Layers and Modules

Modules as Building Blocks

Modern networks aren’t flat stacks. ResNet-152 has 152 conv layers, organized into a handful of repeating patterns. Transformers stack 12, 24, 96 identical blocks. Writing them one layer at a time would be miserable.

The module abstraction (nn.Module in PyTorch, flax.linen.Module in JAX) handles the recursion. A module can be a single layer, a block of layers, or the whole model — all three are the same Python class.

Modules compose recursively

Layers compose into modules; modules compose into models.

What every module must do

The framework asks five things of every module:

Take input via forward(x).
Return output (possibly a different shape).
Compute gradients of output w.r.t. input (autograd does this for free).
Store and expose its parameters.
Initialize them (or accept user init).

Subclass nn.Module, write __init__ + forward, and the base class supplies the bookkeeping automatically.

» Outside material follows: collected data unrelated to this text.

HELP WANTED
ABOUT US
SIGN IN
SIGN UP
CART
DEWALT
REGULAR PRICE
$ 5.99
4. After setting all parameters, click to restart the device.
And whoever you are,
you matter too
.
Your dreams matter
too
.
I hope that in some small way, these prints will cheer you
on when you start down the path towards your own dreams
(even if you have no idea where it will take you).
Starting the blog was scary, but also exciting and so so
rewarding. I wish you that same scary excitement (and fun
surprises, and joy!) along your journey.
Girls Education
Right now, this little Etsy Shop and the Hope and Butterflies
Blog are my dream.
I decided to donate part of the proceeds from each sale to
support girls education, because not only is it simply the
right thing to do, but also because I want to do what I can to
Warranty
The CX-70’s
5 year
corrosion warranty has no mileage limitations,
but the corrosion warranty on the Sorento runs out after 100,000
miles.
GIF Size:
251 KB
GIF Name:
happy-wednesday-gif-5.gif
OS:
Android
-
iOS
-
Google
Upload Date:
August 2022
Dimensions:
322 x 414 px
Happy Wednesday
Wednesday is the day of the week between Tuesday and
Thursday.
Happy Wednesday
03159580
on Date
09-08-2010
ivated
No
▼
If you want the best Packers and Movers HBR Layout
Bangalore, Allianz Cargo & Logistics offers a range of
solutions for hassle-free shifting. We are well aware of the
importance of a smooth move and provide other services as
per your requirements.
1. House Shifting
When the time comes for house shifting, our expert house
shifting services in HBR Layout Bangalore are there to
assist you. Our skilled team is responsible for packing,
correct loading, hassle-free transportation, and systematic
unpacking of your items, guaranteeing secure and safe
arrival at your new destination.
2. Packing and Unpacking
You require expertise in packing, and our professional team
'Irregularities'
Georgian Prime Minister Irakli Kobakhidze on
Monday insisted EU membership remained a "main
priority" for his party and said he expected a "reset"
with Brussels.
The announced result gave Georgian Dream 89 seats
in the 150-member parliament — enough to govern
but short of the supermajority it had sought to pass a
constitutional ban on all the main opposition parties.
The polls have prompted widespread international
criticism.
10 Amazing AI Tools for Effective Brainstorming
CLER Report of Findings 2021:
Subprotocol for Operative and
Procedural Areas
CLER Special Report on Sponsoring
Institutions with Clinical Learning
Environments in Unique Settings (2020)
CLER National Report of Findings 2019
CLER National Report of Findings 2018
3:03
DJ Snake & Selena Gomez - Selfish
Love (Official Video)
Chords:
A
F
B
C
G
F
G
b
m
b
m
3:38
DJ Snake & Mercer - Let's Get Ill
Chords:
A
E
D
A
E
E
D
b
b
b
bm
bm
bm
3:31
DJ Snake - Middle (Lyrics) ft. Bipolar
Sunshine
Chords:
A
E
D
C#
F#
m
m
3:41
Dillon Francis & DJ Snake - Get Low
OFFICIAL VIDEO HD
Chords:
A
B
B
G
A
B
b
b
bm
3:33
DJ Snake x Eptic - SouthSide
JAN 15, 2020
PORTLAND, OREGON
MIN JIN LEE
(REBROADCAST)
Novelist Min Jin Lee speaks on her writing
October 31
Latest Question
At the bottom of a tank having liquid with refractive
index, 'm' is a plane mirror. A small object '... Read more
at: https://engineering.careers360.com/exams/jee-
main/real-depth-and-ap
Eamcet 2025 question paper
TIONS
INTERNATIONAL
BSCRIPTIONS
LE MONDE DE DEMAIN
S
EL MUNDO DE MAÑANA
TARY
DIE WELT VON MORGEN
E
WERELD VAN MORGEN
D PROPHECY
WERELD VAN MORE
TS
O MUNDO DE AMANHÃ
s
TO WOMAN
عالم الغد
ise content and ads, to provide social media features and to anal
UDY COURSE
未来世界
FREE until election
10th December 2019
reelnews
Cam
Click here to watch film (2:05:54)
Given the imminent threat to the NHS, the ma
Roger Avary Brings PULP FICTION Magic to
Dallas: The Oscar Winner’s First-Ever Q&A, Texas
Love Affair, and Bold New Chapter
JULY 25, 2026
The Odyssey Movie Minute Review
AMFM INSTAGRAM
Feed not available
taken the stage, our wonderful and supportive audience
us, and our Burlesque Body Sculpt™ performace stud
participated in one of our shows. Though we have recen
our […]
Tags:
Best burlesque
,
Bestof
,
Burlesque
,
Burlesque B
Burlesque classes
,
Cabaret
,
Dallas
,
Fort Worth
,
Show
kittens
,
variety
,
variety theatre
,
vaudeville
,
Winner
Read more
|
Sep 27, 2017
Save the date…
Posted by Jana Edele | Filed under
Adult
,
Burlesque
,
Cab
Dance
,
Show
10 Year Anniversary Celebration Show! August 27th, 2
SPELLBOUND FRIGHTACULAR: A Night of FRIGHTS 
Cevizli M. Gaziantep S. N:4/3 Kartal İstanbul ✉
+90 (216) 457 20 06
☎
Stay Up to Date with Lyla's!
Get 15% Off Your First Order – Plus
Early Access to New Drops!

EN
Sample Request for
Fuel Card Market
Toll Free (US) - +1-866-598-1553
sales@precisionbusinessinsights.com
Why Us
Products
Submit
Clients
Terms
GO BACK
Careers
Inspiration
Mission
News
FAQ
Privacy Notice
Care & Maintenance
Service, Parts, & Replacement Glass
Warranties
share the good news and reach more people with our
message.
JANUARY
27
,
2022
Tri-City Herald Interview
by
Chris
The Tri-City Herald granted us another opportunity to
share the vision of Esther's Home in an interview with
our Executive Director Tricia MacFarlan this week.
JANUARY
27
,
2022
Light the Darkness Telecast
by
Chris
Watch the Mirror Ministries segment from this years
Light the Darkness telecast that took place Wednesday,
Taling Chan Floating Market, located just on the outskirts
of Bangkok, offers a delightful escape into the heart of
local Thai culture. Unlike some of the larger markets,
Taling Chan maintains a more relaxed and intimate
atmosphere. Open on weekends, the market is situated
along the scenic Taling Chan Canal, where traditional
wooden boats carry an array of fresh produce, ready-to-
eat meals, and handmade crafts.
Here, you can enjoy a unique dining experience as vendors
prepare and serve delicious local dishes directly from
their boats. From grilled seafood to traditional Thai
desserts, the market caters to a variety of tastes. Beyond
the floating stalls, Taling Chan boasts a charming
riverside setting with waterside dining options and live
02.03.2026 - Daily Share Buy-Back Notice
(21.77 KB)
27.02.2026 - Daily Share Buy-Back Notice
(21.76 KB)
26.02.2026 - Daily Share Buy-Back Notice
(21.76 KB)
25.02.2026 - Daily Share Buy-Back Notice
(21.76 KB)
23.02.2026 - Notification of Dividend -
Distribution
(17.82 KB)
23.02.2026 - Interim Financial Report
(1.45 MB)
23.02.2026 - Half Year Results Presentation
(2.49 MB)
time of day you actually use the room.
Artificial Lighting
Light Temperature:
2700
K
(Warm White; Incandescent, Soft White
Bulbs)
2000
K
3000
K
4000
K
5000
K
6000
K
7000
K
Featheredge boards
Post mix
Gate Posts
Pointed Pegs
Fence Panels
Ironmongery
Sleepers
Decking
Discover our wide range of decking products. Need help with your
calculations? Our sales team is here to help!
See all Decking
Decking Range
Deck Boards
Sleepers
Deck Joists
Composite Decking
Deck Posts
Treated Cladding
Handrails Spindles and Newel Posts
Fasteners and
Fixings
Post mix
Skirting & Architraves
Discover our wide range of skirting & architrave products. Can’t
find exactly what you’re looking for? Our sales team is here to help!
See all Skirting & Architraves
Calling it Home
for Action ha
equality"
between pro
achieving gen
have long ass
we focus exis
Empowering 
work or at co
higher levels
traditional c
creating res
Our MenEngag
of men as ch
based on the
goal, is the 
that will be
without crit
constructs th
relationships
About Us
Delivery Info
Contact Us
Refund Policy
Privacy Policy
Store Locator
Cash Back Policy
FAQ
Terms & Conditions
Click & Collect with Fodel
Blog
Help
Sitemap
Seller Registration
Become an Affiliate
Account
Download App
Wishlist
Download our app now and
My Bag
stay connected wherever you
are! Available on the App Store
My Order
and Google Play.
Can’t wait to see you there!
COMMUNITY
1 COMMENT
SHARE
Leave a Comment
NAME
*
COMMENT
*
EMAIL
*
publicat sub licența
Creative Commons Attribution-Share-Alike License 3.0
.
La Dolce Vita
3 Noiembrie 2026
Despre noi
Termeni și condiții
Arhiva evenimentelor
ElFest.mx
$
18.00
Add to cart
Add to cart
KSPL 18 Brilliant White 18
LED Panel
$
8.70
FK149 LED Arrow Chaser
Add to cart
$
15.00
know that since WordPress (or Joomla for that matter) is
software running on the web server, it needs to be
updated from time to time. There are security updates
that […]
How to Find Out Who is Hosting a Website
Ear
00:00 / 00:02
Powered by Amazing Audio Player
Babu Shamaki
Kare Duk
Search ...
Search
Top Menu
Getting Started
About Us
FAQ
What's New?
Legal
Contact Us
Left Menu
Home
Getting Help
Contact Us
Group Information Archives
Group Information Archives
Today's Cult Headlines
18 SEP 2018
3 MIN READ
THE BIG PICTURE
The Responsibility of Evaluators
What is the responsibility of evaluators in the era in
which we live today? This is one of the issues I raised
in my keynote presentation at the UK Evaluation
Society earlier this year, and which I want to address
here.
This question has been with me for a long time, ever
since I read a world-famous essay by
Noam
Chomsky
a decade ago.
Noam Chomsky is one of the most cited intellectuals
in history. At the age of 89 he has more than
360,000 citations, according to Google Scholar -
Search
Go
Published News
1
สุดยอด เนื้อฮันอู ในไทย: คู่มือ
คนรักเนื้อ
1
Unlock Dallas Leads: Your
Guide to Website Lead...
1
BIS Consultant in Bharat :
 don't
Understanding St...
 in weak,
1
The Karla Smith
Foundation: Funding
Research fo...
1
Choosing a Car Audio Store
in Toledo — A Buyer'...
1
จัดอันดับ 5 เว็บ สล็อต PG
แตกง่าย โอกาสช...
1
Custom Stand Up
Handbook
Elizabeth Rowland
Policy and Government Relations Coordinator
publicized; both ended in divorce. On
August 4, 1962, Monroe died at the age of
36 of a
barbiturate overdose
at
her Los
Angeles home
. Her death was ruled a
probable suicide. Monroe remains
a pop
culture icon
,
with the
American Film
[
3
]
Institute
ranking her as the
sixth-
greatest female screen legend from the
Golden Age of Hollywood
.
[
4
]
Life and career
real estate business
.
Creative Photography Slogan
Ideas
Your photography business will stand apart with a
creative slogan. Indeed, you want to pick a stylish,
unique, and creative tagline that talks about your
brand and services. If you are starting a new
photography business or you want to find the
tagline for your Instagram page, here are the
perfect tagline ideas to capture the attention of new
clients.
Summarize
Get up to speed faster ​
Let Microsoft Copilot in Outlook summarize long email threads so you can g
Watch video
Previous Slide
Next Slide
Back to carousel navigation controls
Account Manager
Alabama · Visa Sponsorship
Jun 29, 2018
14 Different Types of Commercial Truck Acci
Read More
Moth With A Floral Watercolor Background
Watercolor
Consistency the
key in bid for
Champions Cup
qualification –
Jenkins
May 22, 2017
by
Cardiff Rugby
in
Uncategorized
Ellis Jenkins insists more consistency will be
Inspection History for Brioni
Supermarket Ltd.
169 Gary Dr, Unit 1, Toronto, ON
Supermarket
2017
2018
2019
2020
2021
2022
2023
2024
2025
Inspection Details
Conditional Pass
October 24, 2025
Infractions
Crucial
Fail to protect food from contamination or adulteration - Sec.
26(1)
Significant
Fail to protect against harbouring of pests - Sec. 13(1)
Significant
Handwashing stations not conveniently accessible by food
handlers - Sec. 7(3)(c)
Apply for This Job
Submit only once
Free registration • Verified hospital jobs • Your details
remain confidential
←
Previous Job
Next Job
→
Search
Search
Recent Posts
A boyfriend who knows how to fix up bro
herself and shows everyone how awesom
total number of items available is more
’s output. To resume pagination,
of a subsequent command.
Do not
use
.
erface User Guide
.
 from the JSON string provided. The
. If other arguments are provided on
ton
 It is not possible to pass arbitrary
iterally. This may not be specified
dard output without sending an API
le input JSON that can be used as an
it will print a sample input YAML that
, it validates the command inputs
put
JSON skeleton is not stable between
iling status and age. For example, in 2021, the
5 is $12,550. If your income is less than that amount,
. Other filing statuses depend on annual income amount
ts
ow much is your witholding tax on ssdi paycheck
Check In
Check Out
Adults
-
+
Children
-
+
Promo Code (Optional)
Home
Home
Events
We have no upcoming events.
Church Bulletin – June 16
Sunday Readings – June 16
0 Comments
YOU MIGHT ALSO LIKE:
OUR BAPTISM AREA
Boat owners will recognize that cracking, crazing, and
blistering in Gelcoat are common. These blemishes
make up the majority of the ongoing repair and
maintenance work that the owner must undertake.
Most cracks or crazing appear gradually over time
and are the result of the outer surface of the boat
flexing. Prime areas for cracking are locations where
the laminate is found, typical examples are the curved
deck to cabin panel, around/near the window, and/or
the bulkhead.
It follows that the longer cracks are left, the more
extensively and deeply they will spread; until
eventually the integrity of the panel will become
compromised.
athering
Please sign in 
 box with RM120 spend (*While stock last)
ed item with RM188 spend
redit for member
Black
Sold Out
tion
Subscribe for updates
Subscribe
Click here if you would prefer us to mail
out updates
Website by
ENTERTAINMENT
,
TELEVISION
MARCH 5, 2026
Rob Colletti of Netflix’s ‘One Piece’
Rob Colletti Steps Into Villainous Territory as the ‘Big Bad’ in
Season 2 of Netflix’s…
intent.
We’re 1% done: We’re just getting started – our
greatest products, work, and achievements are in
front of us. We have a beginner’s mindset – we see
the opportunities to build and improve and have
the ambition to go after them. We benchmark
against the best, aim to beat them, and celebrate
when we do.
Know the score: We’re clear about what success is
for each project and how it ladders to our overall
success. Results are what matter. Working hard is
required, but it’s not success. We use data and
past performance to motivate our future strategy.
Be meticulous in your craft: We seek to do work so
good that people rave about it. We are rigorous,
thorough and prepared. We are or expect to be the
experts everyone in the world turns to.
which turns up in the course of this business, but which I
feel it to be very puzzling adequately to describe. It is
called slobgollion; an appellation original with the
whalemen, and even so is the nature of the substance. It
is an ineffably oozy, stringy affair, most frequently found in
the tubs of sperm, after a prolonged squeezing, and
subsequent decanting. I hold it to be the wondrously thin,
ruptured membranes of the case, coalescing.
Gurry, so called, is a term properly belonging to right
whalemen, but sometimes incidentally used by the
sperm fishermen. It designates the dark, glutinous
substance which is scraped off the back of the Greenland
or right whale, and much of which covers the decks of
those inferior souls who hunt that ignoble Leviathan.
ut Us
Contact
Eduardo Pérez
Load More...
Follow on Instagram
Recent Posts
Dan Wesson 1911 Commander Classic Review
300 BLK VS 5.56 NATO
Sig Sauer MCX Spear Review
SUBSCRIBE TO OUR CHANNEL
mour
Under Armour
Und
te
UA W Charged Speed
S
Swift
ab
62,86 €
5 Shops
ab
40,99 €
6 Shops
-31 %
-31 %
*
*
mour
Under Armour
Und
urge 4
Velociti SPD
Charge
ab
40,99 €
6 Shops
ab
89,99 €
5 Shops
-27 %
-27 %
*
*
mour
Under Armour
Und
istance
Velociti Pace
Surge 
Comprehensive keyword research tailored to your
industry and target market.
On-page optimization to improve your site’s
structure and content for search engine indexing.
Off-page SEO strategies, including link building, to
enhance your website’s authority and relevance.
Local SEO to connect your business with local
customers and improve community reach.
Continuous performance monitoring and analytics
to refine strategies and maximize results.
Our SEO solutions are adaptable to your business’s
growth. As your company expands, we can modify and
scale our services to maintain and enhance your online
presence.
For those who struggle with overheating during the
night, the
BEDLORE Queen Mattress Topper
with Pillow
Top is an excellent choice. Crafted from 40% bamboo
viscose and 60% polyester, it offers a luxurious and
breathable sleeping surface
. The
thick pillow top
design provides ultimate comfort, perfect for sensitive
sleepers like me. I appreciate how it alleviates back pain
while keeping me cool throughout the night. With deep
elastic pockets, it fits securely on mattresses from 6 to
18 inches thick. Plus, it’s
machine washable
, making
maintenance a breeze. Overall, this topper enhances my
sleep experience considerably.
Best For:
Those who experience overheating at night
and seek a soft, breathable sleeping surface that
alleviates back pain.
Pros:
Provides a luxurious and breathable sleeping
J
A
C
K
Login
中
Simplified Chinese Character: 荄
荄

The simple way: nn.Sequential

For a linear chain of layers, nn.Sequential does everything. Construct, call, done:

import tensorflow as tf

net = tf.keras.models.Sequential([
    tf.keras.layers.Dense(256, activation=tf.nn.relu),
    tf.keras.layers.Dense(10),
])

X = tf.random.uniform((2, 20))
net(X).shape

TensorShape([2, 10])

Sequential is a module. Internally it stores its children in a list and the forward walks them in order. “List of layers, run them in sequence” — that’s all.

Hand-rolled MLP module

Sequential is good when the topology is a chain. For anything else, define your own subclass. The pattern: name sub-modules in __init__, write forward to use them:

class MLP(tf.keras.Model):
    def __init__(self):
        # Call the constructor of the parent class tf.keras.Model to perform
        # the necessary initialization
        super().__init__()
        self.hidden = tf.keras.layers.Dense(units=256, activation=tf.nn.relu)
        self.out = tf.keras.layers.Dense(units=10)

    # Define the forward propagation of the model, that is, how to return the
    # required model output based on the input X
    def call(self, X):
        return self.out(self.hidden(X))

The two attributes self.hidden and self.out aren’t ordinary fields — assigning a Module to a Module attribute registers it as a child. From this moment on:

net.parameters() includes both layers’ weights/biases.
net.to('cuda') moves both to GPU.
net.state_dict() gives a flat dict of every parameter.

Total user code: ~6 lines.

Building a Sequential ourselves

What does nn.Sequential actually do? Almost nothing — its implementation in 4 lines:

class MySequential(tf.keras.Model):
    def __init__(self, *args):
        super().__init__()
        self.modules = args

    def call(self, X):
        for module in self.modules:
            X = module(X)
        return X

Plug it in and the API is identical to the framework’s:

net = MySequential(
    tf.keras.layers.Dense(units=256, activation=tf.nn.relu),
    tf.keras.layers.Dense(10))
net(X).shape

TensorShape([2, 10])

The “magic” is just using add_module() so children get registered, then a for loop in forward.

`forward` is just Python

This is the superpower of the module abstraction: forward is normal Python. Use loops, conditionals, random tensors, anything you’d write in numpy:

class FixedHiddenMLP(tf.keras.Model):
    def __init__(self):
        super().__init__()
        self.flatten = tf.keras.layers.Flatten()
        # Random weight parameters created with tf.constant are not updated
        # during training (i.e., constant parameters)
        self.rand_weight = tf.constant(tf.random.uniform((20, 20)))
        self.dense = tf.keras.layers.Dense(20, activation=tf.nn.relu)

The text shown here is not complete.